Mahkamah Agung paling lambat dua hari terhitung sejak tanggal permohonan
kasasi itu diterima mempelajari permohonan tersebut, kemudian menetapkan hari
siding.
f.
Siding permohonan kasasi dilakukan paling lambat dua puluh hari sejak
permohonan kasasi didaftarkan
g.
Putusan permohonan kasasi itu harus sudah ditetapkan paling lambat tiga
puluh hari sejak permohonan kasasi didaftarkan, dan keputusankan itu diucapkan
dalam siding terbuka untuk umum.
h.
Dalam waktu dua hari salinan Putusan Mahkamah Agung yang memuat secara
lengkap pertimbangan hukum yang mendasari putusan wajib disampaikan kepada
Panitera Pengadilan Niaga, pemohon, termohon, curator, dan Hakim Pengawas.
Selanjutnya, mengenai prosedur
peninjauan kembali dapat diuraikan sebagai berikut
a)
Permohonan peninjauan kembali harus diajukan oleh pemohon atau ahli
warisnya wakilnya yang khusus dikuasakan untuk itu (advokat), paling lambat 180
hari sejak tanggal putusan yang dimohonkan peninjauan kembali itu mempunyai
kekuatan hukum yang tetap
b)
Permohonan diajukan ke Mahkamah Agung melalui ketua Pengadilan Niaga yang
memutus perkara tersebut
c)
Panitera Pengadilan memberikan atau mengirimkan permohonan peninjauan
kembali tersebut kepada pihak lawan selambat-lambatnya dua hari terhitung sejak
permohonan didaftarkan agar pihak lawan dapat memberikan jawabannya. Dalam hal
ini pihak lawan diberikan waktu sepuluh hari untuk menyampaikan jawabannya
d)
Panitera menyampaikan permohonan peninjauan kembali ke Panitera Mahkamah
Agung dalam jangka waktu satu hari terhitung sejak permohonan didaftarkan, dan
bila ada jawaban dari termohon, jawaban termohon itu harus disampaikan dan
dikirim paling lambat dua belas hari sejak permohonan itu didaftarkan. Mahkamah
Agung harus telah memberikan keputusan atas permohonan peninjauan kembali itu
paling lambat tiga puluh hari sejak pendaftaran. Dan keputusan itu harus sudah
disampikan salinannya kepada para pihak paling lambat 32 hari sejak permohonan
itu diterima oleh Panitera Mahkamah Agung.

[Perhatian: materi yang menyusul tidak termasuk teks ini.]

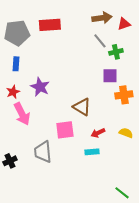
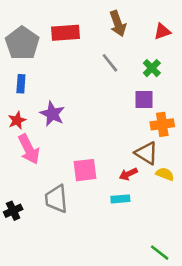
brown arrow: (102, 18) -> (118, 24), moved, turned 78
gray pentagon: (17, 33) -> (22, 43), turned -30
gray line: (100, 41) -> (110, 63), moved
green cross: (116, 52) -> (152, 68), turned -32
brown triangle: (82, 107) -> (147, 153), moved

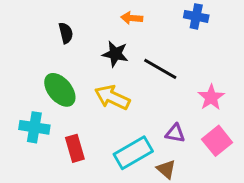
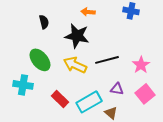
black star: (115, 54) -> (77, 36), size x1.4
black line: (160, 69) -> (107, 60), moved, turned -45
red rectangle: (75, 148) -> (60, 99), moved, turned -30

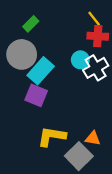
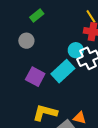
gray circle: (22, 54) -> (26, 41), size x0.6
cyan rectangle: (41, 71) -> (63, 71), moved

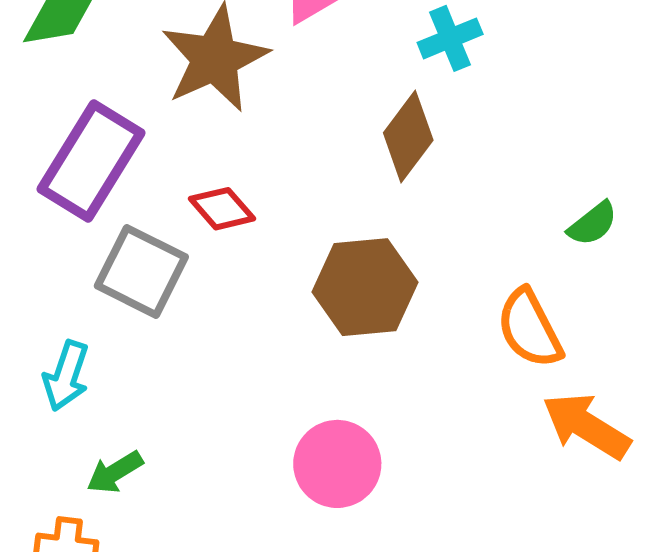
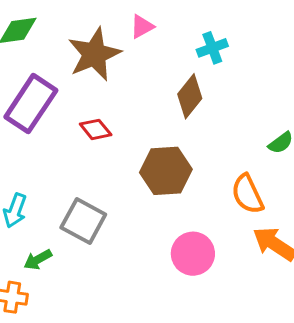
gray square: (141, 271) -> (83, 221), moved
pink circle: (337, 464) -> (193, 254), moved

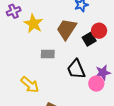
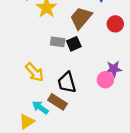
black square: (89, 39) -> (74, 44), moved
black trapezoid: (76, 69) -> (67, 82), moved

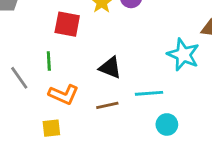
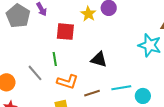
cyan line: (149, 93) -> (121, 88), moved
brown line: (107, 105) -> (92, 93), moved

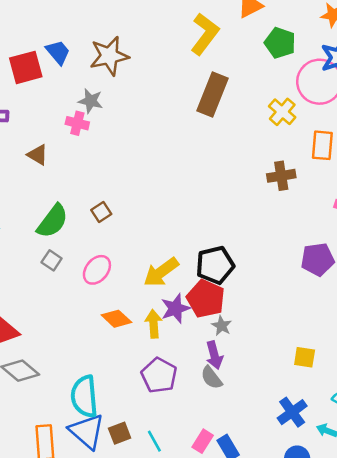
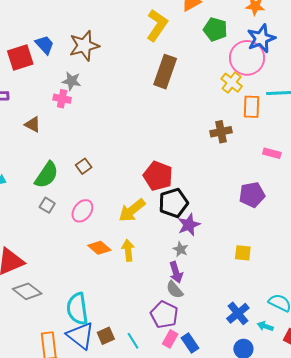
yellow cross: (282, 112) -> (232, 83), moved
red pentagon: (206, 299) -> (158, 176), moved
purple star: (175, 308) -> (189, 225), moved
yellow square: (305, 357) -> (243, 253), moved
purple pentagon: (159, 375) -> (164, 315), moved

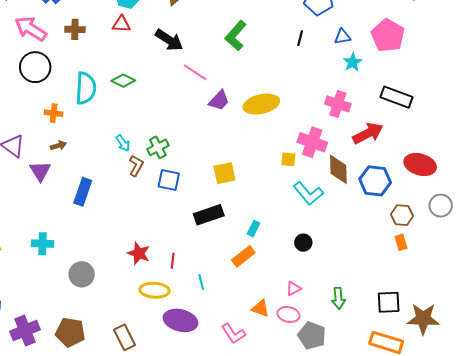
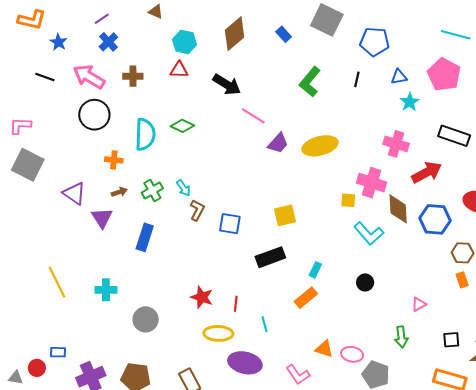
green L-shape: (236, 36) -> (310, 82), moved
green cross: (158, 147) -> (152, 191), moved
pink triangle: (293, 289) -> (419, 304), moved
black square: (389, 302) -> (451, 340), size x0.7

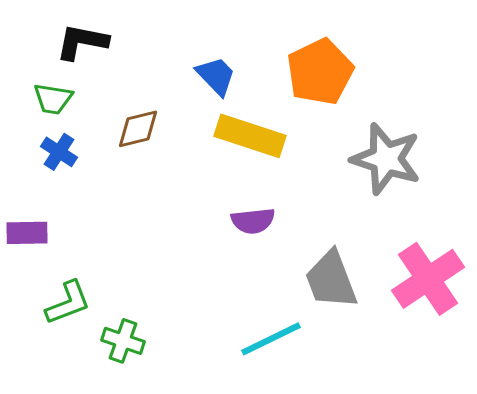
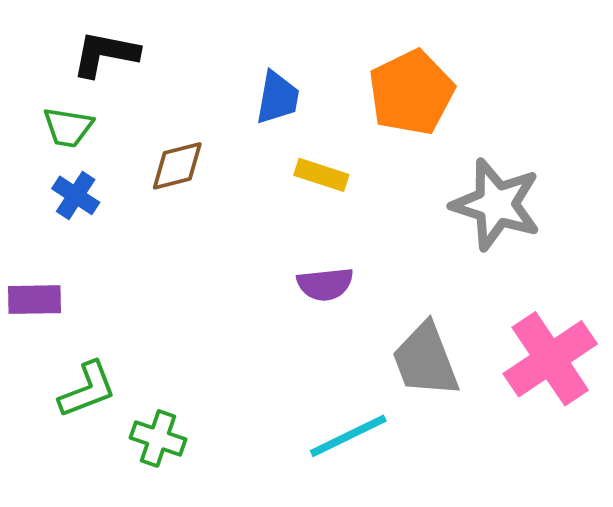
blue trapezoid: (216, 76) -> (278, 98), turned 54
yellow rectangle: (250, 136) -> (321, 175), size x0.6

3. Akibat Hukum Putusan Pengadilan
Zainal Asikin,
menguraikan beberapa akibat hukum dari putusan pailit. Hal yang utama adalah
dengan telah dijatuhkannyaputusan kepailitan, si debitur (si pailit) kehilangan
hak untuk melakukan pengurusan dan penguasaan atas harta bendanya. Pengurusan
dan penguasaan harta benda tersebut beralih ke tangan curator/Balai Harta
Peninggalan.
Namun, tidak
semua harta bendanya akan beralih penguasaan dan pengurusannya ke curator/
Balai Harta Peninggalan. Dikecualikan dari hal ini (kepalitan) adalah:
a)
Benda, termasuk hewan yang benar-benar dibutuhkan sehubungan dengan
pekerjaannya, perlengkapannya yang dipergunakan oleh debitur dan keluarganya,
dan bahkan makanan untuk tiga puluh hari bagi debitur dan keluarganya
b)
Segala sesuatu yang diperoleh debitur dari pekerjaannya sendiri sebagai
penggajian suatu jabatan atau jasa, upah, uang tunggu, dan uang tunjangan,
sejauh yang dientukan oleh Hakim Pengawas
c)
Uang diberikan kepada debitur untuk memenuhi kewajibannya member nafkah.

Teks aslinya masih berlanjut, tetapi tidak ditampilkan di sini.